Diana Wynne Jones – “Charmed Life”

(1980s – soon to be replaced. An Unfortunate Incident with a long-gone cat in the 1990s which I thought had been cleaned up has left a lasting stain (no odour) on a few of my children’s books, which I’m going to have to spend vast amounts of time and money tracking down and rebuying. So be it!)

This book was published in 1977 and represents my contribution to the 1977 Club (unfortunately, Bruce Chatwin’s “In Patagonia”, which I also have, was too substantial to fit into a very busy reading week, and see below for the other candidate).

A boy who is an orphan and doesn’t think very much of himself, overshadowed by his remaining family and domineering ward, finds out he has something to do with magic. There’s a powerful enchanter whose name must NOT be mentioned, a turrety castle with magical shape-shifting grounds and all sorts of spells designed to annoy other youngsters. Hmm … yet written in 1977, you say?

I’ve spent a lot of time and energy trying to persuade Harry Potter fans to embrace the (in my eyes) superior Diana Wynne Jones books. Her Chronicles of Chrestomanci are well written, funny, engaging and short! This one was a re-read and I hadn’t read it for ages. I remembered some details, like the magic book of matches that has something to do with our hero, Eric “Cat” Chant and the violin that’s turned into a cat, but had completely forgotten the brilliant Janet Chant, brought in effectively from our world as a rapid replacement at a pivotal moment, more used to wearing trousers than Cat’s original sister’s fancy Edwardian style clothes and very down to earth. Love her!

One interesting feature I had forgotten is the magic garden which allows people to slip through into different worlds – this contains things from “the dawn of all the words” and includes a magic doorway which is like a rough stone lintel – reminding anyone of bits from C.S. Lewis’s “The Magician’s Nephew” and “The Last Battle”?

A DNF

I had originally picked Angela Carter’s “The Passion of New Eve” to re-read for the 1977 Club. I loved it (I thought). I’d read it a few times in my younger, brand-new-feminist years and loved the themes of gender identity and gender reassignment. Then I saw Kaggsy hadn’t been keen and asked why. “The unremitting rapes”. Oh, right. Well, I didn’t even get to the unremitting rapes; I gave up in the sado-masochistic manky rat-infested flat in post-apocalyptic New York. I hated the way black people were portrayed, I wasn’t keen on the wish-fulfilment acts of violent Women roaming the streets, and it was just pretty horrible. Sorry, Angela Carter, I’m going to leave you there.

A lovely book confession

I’m still not entirely sure how this happened, but my lovely friend Cari got hold of a print and e copy of this book by the amazing runner, Deena Kastor, and then happened upon her at a race expo in Washington DC and a book event in New York, and somehow she has ended up with a copy she’s read and a signed bookplate to keep and I’ve ended up with the hard copy book signed to me by Deena! Thank you so much Cari! I’ve just discovered Wendy from Taking the Long Way Home’s Book Club and this is her April book, so I’m hoping to fit it in after this weekend (I do have that Readathon I’m doing the last weekend in the month but I fear that’s going to be a Tardis of books shoehorned into not enough time!) and I’ve also requested her May book via NetGalley.

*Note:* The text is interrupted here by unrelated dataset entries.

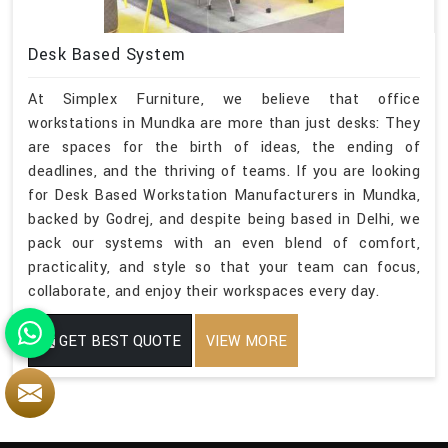
Desk Based System
At Simplex Furniture, we believe that office
workstations in Mundka are more than just desks: They
are spaces for the birth of ideas, the ending of
deadlines, and the thriving of teams. If you are looking
for Desk Based Workstation Manufacturers in Mundka,
backed by Godrej, and despite being based in Delhi, we
pack our systems with an even blend of comfort,
practicality, and style so that your team can focus,
collaborate, and enjoy their workspaces every day.
GET BEST QUOTE
VIEW MORE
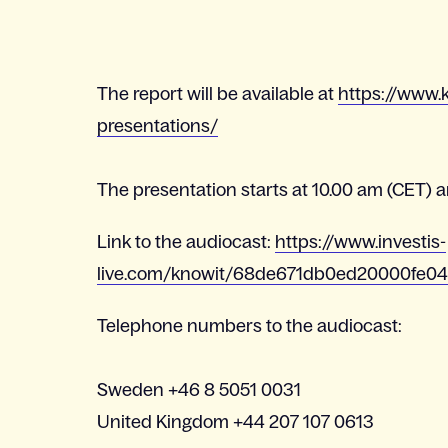
The report will be available at
https://www.k
presentations/
The presentation starts at 10.00 am (CET) an
Link to the audiocast:
https://www.investis-
live.com/knowit/68de671db0ed20000fe0
Telephone numbers to the audiocast:
Sweden +46 8 5051 0031
United Kingdom +44 207 107 0613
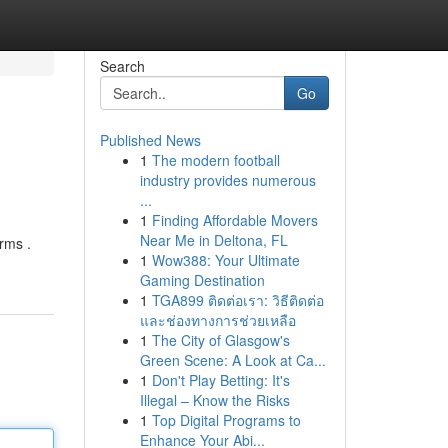
Search
Go
Published News
1
The modern football
industry provides numerous
...
1
Finding Affordable Movers
Near Me in Deltona, FL
rms .
1
Wow388: Your Ultimate
Gaming Destination
1
TGA899 ติดต่อเรา: วิธีติดต่อ
และช่องทางการช่วยเหลือ
1
The City of Glasgow's
Green Scene: A Look at Ca...
1
Don't Play Betting: It's
Illegal – Know the Risks
1
Top Digital Programs to
Enhance Your Abi...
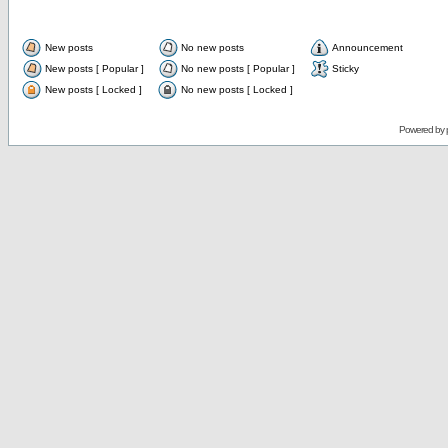
New posts
No new posts
Announcement
New posts [ Popular ]
No new posts [ Popular ]
Sticky
New posts [ Locked ]
No new posts [ Locked ]
Powered by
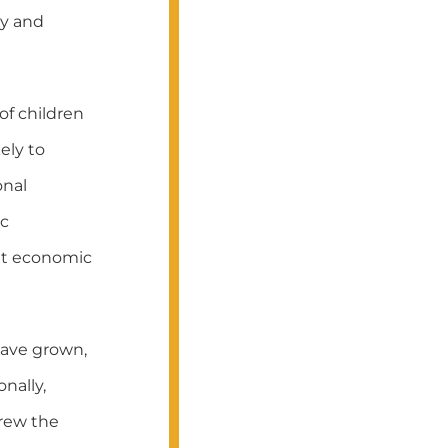
cy and
of children
ely to
onal
ic
ent economic
 have grown,
nally,
drew the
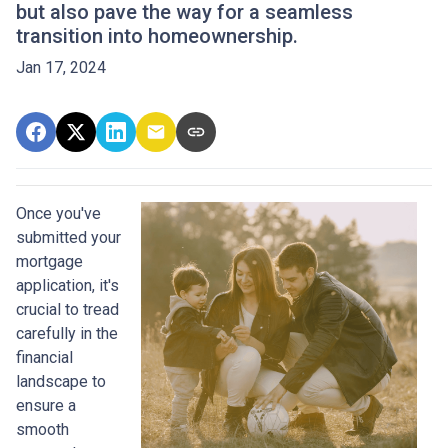
but also pave the way for a seamless
transition into homeownership.
Jan 17, 2024
Once you've
submitted your
mortgage
application, it's
crucial to tread
carefully in the
financial
landscape to
ensure a
smooth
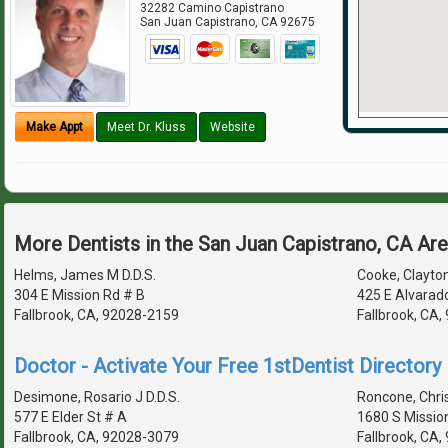
32282 Camino Capistrano
San Juan Capistrano
,
CA
92675
Make Appt
Meet Dr. Kluss
Website
More Dentists in the San Juan Capistrano, CA Ar
Helms, James M D.D.S.
Cooke, Clayton
304 E Mission Rd # B
425 E Alvarad
Fallbrook, CA, 92028-2159
Fallbrook, CA
Doctor - Activate Your Free 1stDentist Directory 
Desimone, Rosario J D.D.S.
Roncone, Chris
577 E Elder St # A
1680 S Missio
Fallbrook, CA, 92028-3079
Fallbrook, CA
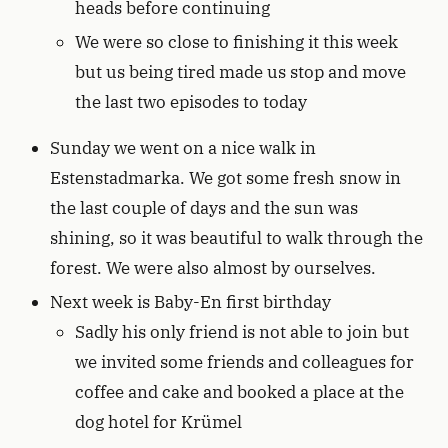
heads before continuing
We were so close to finishing it this week
but us being tired made us stop and move
the last two episodes to today
Sunday we went on a nice walk in
Estenstadmarka. We got some fresh snow in
the last couple of days and the sun was
shining, so it was beautiful to walk through the
forest. We were also almost by ourselves.
Next week is Baby-En first birthday
Sadly his only friend is not able to join but
we invited some friends and colleagues for
coffee and cake and booked a place at the
dog hotel for Krümel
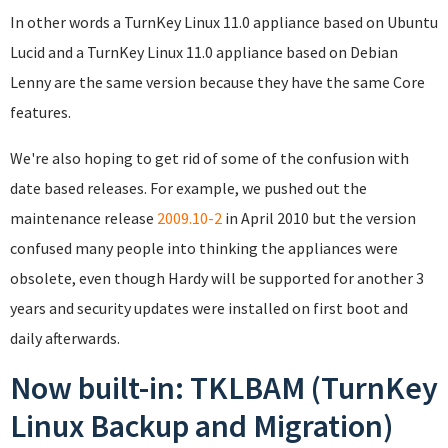
In other words a TurnKey Linux 11.0 appliance based on Ubuntu
Lucid and a TurnKey Linux 11.0 appliance based on Debian
Lenny are the same version because they have the same Core
features.
We're also hoping to get rid of some of the confusion with
date based releases. For example, we pushed out the
maintenance release
2009.10-2
in April 2010 but the version
confused many people into thinking the appliances were
obsolete, even though Hardy will be supported for another 3
years and security updates were installed on first boot and
daily afterwards.
Now built-in: TKLBAM (TurnKey
Linux Backup and Migration)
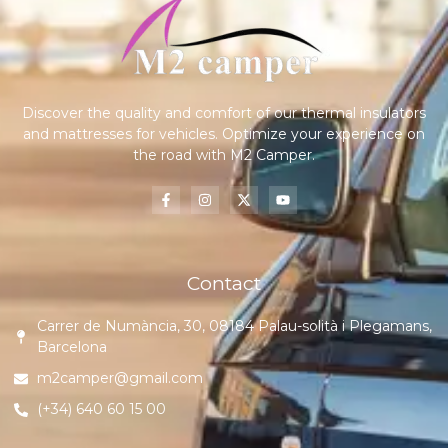
Discover the quality and comfort of our thermal insulators
and mattresses for vehicles. Optimize your experience on
the road with M2 Camper.
Contact
Carrer de Numància, 30, 08184 Palau-solità i Plegamans,
Barcelona
m2camper@gmail.com
(+34) 640 60 15 00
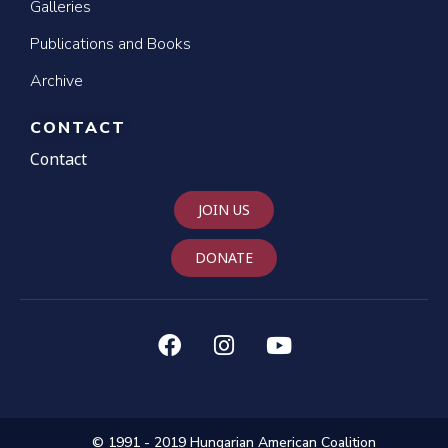
Galleries
Publications and Books
Archive
CONTACT
Contact
JOIN US
DONATE
© 1991 - 2019 Hungarian American Coalition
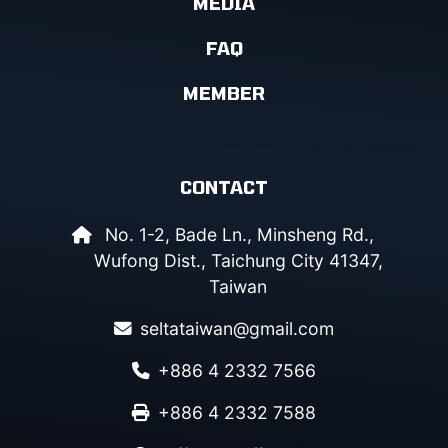
MEDIA
FAQ
MEMBER
CONTACT
No. 1-2, Bade Ln., Minsheng Rd.,
Wufong Dist., Taichung City 41347,
Taiwan
seltataiwan@gmail.com
+886 4 2332 7566
+886 4 2332 7588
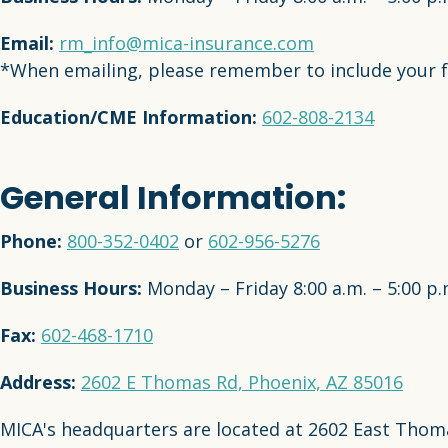
Email:
rm_info@mica-insurance.com
*When emailing, please remember to include your f
Education/CME Information:
602-808-2134
General Information:
Phone:
800-352-0402
or
602-956-5276
Business Hours:
Monday – Friday 8:00 a.m. – 5:00 p
Fax:
602-468-1710
Address:
2602 E Thomas Rd, Phoenix, AZ 85016
MICA's headquarters are located at 2602 East Thomas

Phew, that’s a lot of stuff, hope you’re still with me! I’m currently reading Christopher Booker’s “The Seven Basic Plots” (which is going to take me some time) and “The Lido” by Libby Page, which comes out today and has had a lot of chatter and which is ABSOLUTELY LOVELY so far (I sat down to read it at breakfast and tore myself away at 33%) – it’s the story of two women who have got a bit lost in life battling to save a Lido, and is set in Brixton and Brockwell, beautifully realised). I really hope it lives up to this first third. I also need to start “Running the Smoke” which is 26 tales of running the London Marathon, a must-read as I go down to spectate for the first time in years, and support my lovely friend Bernice, running her first marathon.

What are you reading? Have you had a booky pinch point this year yet where there are just TOO MANY BOOKS to read in one week?